#### EXERCISE DESCRIPTION:
Scan the records for the string "nordique" and copy every line that holds it.

#### DATA:

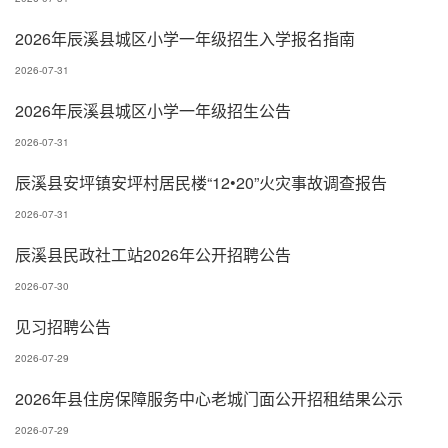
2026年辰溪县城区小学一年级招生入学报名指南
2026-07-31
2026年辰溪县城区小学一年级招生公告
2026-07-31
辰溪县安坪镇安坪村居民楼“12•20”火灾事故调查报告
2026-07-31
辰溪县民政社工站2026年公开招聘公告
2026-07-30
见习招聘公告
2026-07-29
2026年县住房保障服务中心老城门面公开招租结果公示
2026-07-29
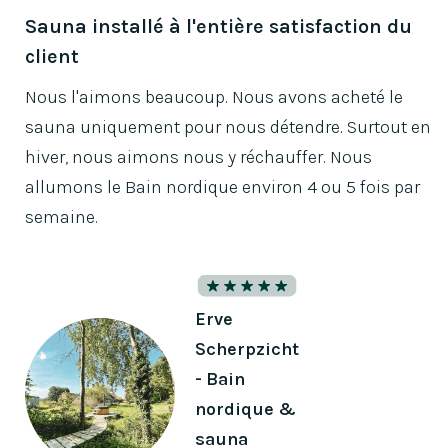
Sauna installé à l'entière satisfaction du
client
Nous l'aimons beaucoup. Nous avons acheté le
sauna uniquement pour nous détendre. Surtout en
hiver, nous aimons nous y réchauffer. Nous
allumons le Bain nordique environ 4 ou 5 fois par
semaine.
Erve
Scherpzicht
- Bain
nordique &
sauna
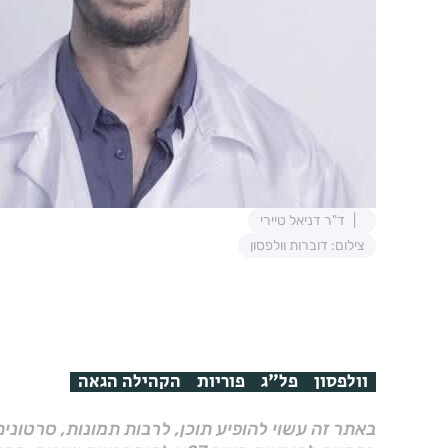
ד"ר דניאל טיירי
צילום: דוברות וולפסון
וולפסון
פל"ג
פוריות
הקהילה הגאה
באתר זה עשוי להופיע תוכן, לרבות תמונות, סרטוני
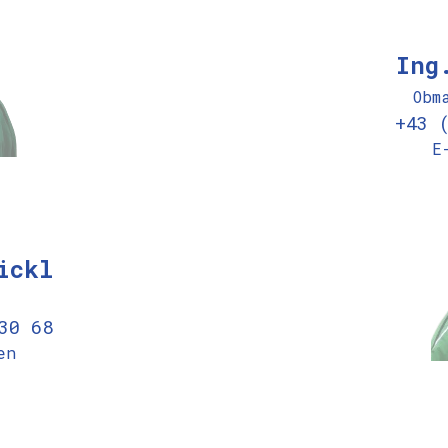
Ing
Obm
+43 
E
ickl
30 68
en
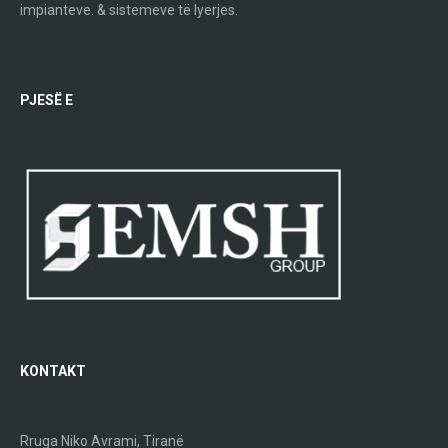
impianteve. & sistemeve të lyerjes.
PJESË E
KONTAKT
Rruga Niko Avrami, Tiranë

#### PROBLEM SOLUTION:
allumons le Bain nordique environ 4 ou 5 fois par
nordique &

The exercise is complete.